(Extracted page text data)
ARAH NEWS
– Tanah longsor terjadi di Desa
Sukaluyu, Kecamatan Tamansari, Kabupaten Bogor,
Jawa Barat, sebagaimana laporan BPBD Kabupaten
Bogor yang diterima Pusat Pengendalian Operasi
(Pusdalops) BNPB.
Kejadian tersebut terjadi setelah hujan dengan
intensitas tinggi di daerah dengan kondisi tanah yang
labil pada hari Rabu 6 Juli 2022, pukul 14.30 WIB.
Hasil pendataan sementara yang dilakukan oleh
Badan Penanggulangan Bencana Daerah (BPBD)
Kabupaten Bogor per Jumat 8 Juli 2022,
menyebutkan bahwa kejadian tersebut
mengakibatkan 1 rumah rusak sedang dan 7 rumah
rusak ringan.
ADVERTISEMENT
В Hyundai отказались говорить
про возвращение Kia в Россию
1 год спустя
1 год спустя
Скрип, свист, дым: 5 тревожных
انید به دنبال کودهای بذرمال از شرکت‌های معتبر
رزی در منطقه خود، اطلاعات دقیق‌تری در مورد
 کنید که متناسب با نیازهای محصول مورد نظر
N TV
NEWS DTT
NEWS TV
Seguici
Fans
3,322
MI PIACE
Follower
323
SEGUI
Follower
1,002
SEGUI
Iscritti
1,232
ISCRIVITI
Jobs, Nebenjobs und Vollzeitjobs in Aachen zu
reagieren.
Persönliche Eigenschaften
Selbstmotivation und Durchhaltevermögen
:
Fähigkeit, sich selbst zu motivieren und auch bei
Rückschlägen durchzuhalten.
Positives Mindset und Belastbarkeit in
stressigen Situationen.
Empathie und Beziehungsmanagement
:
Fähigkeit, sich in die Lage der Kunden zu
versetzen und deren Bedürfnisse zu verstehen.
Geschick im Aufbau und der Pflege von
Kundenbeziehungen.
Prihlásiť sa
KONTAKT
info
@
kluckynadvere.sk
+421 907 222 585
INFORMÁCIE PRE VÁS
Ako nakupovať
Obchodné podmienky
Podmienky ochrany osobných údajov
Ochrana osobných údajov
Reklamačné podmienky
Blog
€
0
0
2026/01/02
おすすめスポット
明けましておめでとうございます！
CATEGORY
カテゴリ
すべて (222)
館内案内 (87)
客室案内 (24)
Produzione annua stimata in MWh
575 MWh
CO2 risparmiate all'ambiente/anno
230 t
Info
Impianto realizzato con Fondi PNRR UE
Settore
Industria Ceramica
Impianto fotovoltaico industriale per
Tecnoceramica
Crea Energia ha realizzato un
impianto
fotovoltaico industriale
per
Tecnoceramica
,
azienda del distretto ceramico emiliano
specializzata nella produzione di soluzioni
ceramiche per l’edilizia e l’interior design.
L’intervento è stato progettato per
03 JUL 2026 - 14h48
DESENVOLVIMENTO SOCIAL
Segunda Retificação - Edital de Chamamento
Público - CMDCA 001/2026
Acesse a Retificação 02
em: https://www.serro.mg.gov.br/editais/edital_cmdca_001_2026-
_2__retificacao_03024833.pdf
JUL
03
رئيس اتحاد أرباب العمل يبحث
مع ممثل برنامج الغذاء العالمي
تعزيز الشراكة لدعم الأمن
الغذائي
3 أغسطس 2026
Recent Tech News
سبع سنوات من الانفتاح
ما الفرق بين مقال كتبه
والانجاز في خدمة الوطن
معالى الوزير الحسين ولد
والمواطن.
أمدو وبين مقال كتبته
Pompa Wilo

§ Problem:
Counting only lines of the data above that hold "مورد", report the total and nothing else.

§ Task result:
2